I have been asked by a land developer about sawing a very large quantity of hardwoods. He is interested in making a product to sell that would be profitable for both he and I. The most prevalent product I have researched is construction mats and heavy timbers. Does anyone have experience producing them and what price can you charge for cutting the lumber and assembling the mats? I was considering charging approximately $200 per mat and $.35 bd/ft for the timbers. (Mats would be 8'x16' made from 8/4x10'' boards.) Mats in this area are renting for $100.00/month and selling for up to 600 each new.
(Sawing and Drying Forum)
From contributor N:
I manage environmental construction projects that often have a need for heavy wood mats to support large, heavy equipment on soft ground conditions. We generally treat them as disposable, in that the mats are quite damaged and often contaminated. Mats vary from supplier, but are usually hardwood 12 by 12 inch timbers bolted together, creating a four or five foot wide by 16 to 20 foot long mat.
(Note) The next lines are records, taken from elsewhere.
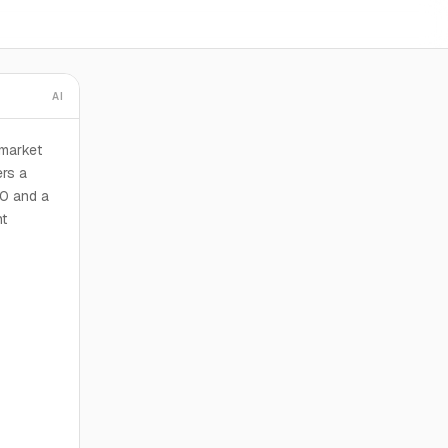
AI
 market
ers a
00 and a
nt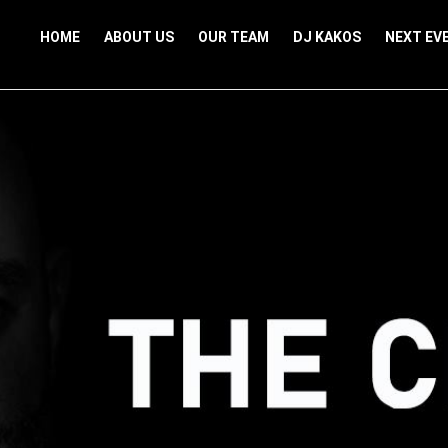
HOME
ABOUT US
OUR TEAM
DJ KAKOS
NEXT EV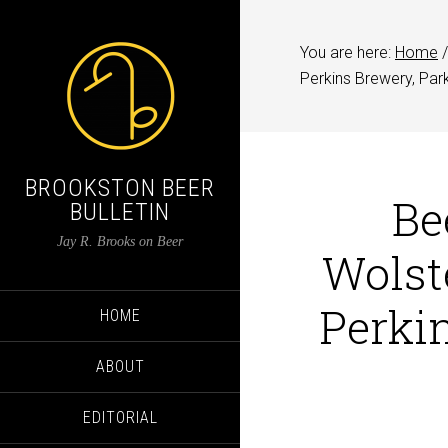
You are here:
Home
/
Perkins Brewery, Par
BROOKSTON BEER
Be
BULLETIN
Jay R. Brooks on Beer
Wolst
Perkin
HOME
ABOUT
EDITORIAL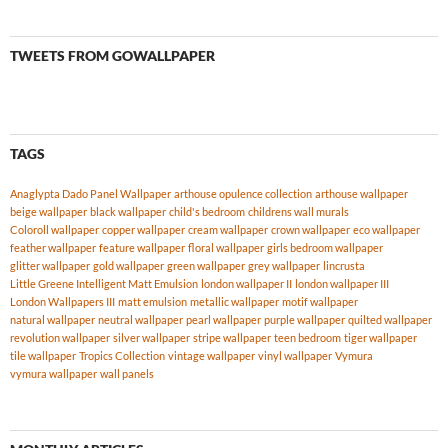
TWEETS FROM GOWALLPAPER
TAGS
Anaglypta Dado Panel Wallpaper
arthouse opulence collection
arthouse wallpaper
beige wallpaper
black wallpaper
child's bedroom
childrens wall murals
Coloroll wallpaper
copper wallpaper
cream wallpaper
crown wallpaper
eco wallpaper
feather wallpaper
feature wallpaper
floral wallpaper
girls bedroom wallpaper
glitter wallpaper
gold wallpaper
green wallpaper
grey wallpaper
lincrusta
Little Greene Intelligent Matt Emulsion
london wallpaper II
london wallpaper III
London Wallpapers III
matt emulsion
metallic wallpaper
motif wallpaper
natural wallpaper
neutral wallpaper
pearl wallpaper
purple wallpaper
quilted wallpaper
revolution wallpaper
silver wallpaper
stripe wallpaper
teen bedroom
tiger wallpaper
tile wallpaper
Tropics Collection
vintage wallpaper
vinyl wallpaper
Vymura
vymura wallpaper
wall panels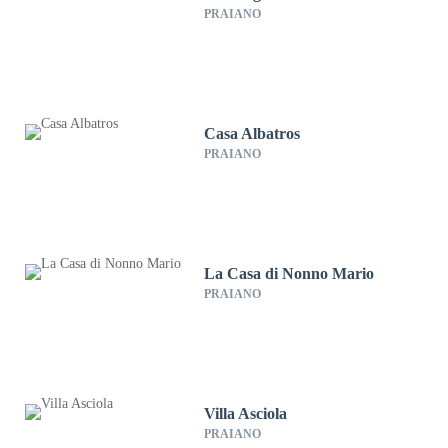
PRAIANO
Casa Albatros
PRAIANO
La Casa di Nonno Mario
PRAIANO
Villa Asciola
PRAIANO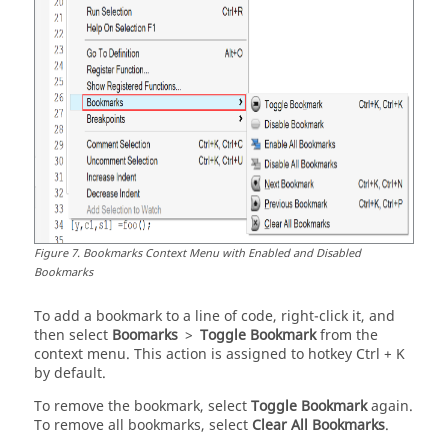
Figure
7
.
Bookmarks Context Menu with Enabled and Disabled
Bookmarks
To add a bookmark to a line of code, right-click it, and
then select
Boomarks
>
Toggle Bookmark
from the
context menu. This action is assigned to hotkey
Ctrl
+ K
by default.
To remove the bookmark, select
Toggle Bookmark
again.
To remove all bookmarks, select
Clear All Bookmarks
.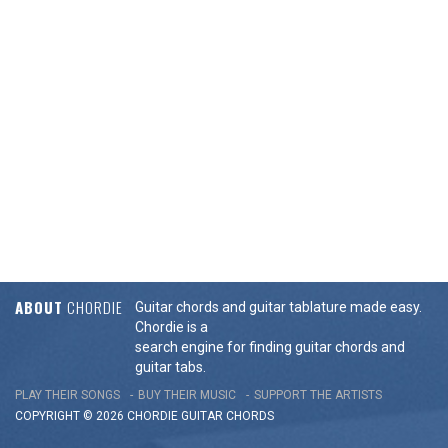
ABOUT
CHORDIE
Guitar chords and guitar tablature made easy.
Chordie is a
search engine for finding guitar chords and
guitar tabs.
PLAY THEIR SONGS
BUY THEIR MUSIC
SUPPORT THE ARTISTS
COPYRIGHT © 2026 CHORDIE GUITAR
CHORDS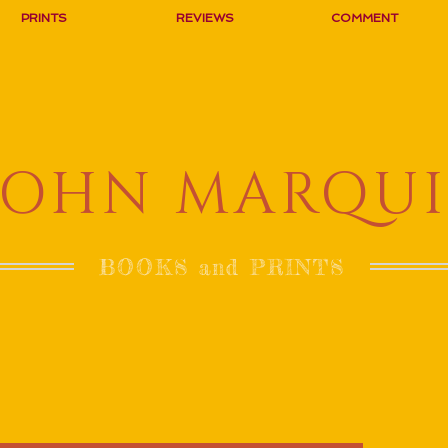
PRINTS
REVIEWS
COMMENT
JOHN MARQUI
BOOKS and PRINTS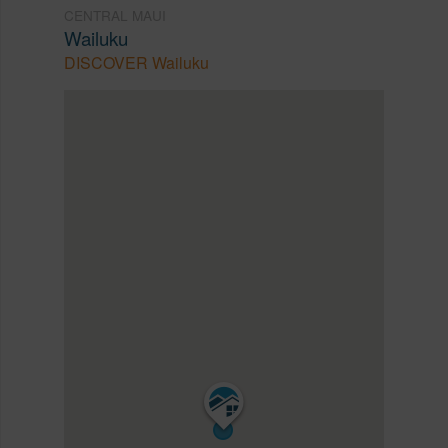
CENTRAL MAUI
Wailuku
DISCOVER Wailuku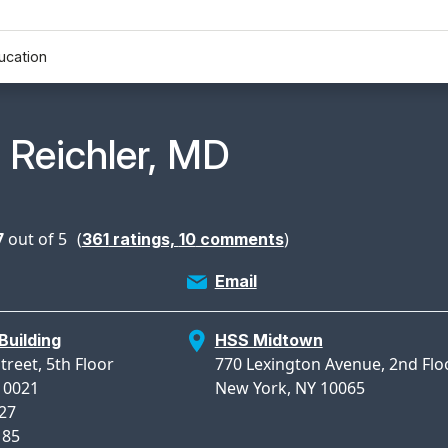
ucation
n Profile Page for
. Reichler, MD
7
out of 5
(
)
361
ratings,
10
comments
Email
Building
HSS Midtown
treet, 5th Floor
770 Lexington Avenue, 2nd Flo
10021
New York, NY 10065
627
185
Keep in mind that in excess of 100,000 pound track excavators are working from them with great force, lifting and swinging, so generally one inch threaded rod is drilled through the timbers every four or five feet to secure them together. Be sure to drill and loop heavy cables through the mats one or two feet from each end on the working side with the loop up for the operator to hook the mats with the bucket of the excavator to move them. The cables must be heavy (one inch), as the mat often has significant suction from the mud or sludge.
I haven't purchased any recently, but believe that they are about $800 each plus freight in some markets. I had a project about ten years ago that used heavy planks (three to four inch thick), and they did not last. So my advice is to research this further by contacting an engineer from a civil or environmental contractor in your area and asking them what their needs are. You did not list your city/state. This is one product that is definitely a consumable and generally does not make it beyond one project. And as I recall, there is limited demand, but more importantly, limited suppliers. This could be a good side business.
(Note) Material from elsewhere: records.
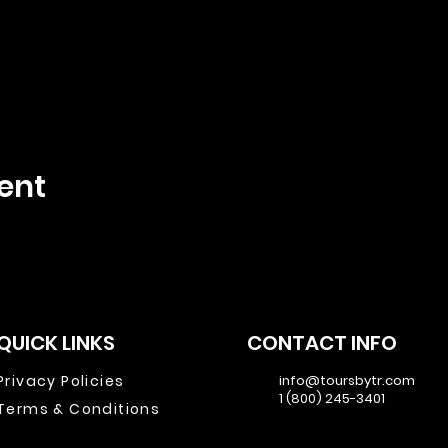
ent
QUICK LINKS
CONTACT INFO
Privacy Policies
info@toursbytr.com
1 (800) 245-3401
Terms & Conditions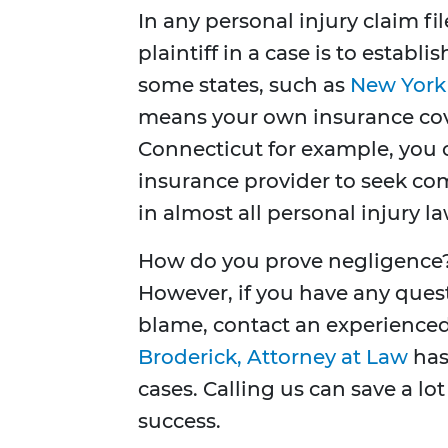
In any personal injury claim f
plaintiff in a case is to establ
some states, such as
New York
means your own insurance cover
Connecticut for example, you ca
insurance provider to seek co
in almost all personal injury la
How do you prove negligence? 
However, if you have any ques
blame, contact an experience
Broderick, Attorney at Law
has
cases. Calling us can save a lo
success.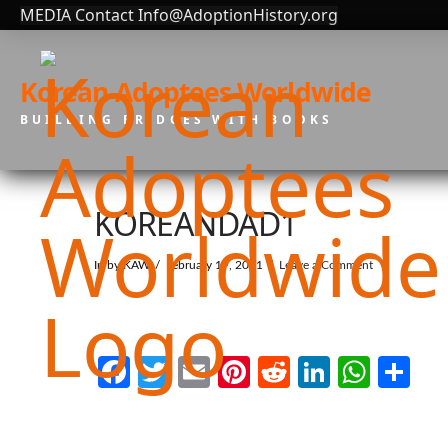
MEDIA Contact Info@AdoptionHistory.org
Korean Adoptees Worldwide
BUILDING BRIDGES WITH BOOKS
KOREANDAD1
In by KAW
February 19, 2021
Leave a Comment
Facebook
Twitter
Email
Pinterest
Reddit
LinkedI
What
Sh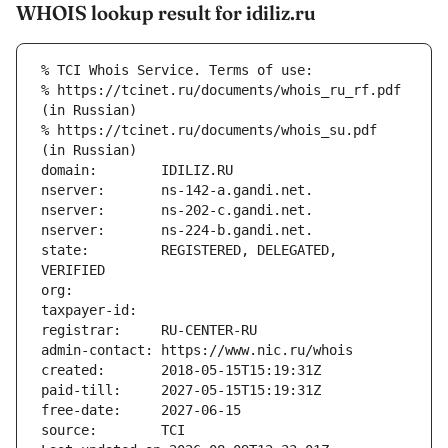
WHOIS lookup result for idiliz.ru
% TCI Whois Service. Terms of use:
% https://tcinet.ru/documents/whois_ru_rf.pdf 
(in Russian)
% https://tcinet.ru/documents/whois_su.pdf 
(in Russian)
domain:        IDILIZ.RU
nserver:       ns-142-a.gandi.net.
nserver:       ns-202-c.gandi.net.
nserver:       ns-224-b.gandi.net.
state:         REGISTERED, DELEGATED, 
VERIFIED
org:           
taxpayer-id:   
registrar:     RU-CENTER-RU
admin-contact: https://www.nic.ru/whois
created:       2018-05-15T15:19:31Z
paid-till:     2027-05-15T15:19:31Z
free-date:     2027-06-15
source:        TCI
I would ask around at a few site works/grading companies to see what they use/need or what they call the standard size. (We called them "put logs" at the company I was at, but we called scaffold planks "put logs" too). If you have the resources, build up four of them to get a feel for it and set them out front with a for sale sign on them.
A few other things come into play here. Is all of the land going to be cleared at once, leaving you with too much work at one time? Are you doing the felling? How big of a cut does your new partner think he wants? It is not always the best for money in the pocket, but for quicker turn around, selling the timber straight to a buyer or mill could make more sense if you can't find a buyer for an end product.
I was always able to sell them whenever I wanted to horsey people. You might look into that market. In fact, since your post, I have been asking around at my new location and have received some good responses from the local ranchers and farmers. Now I can't wait for the rainy season.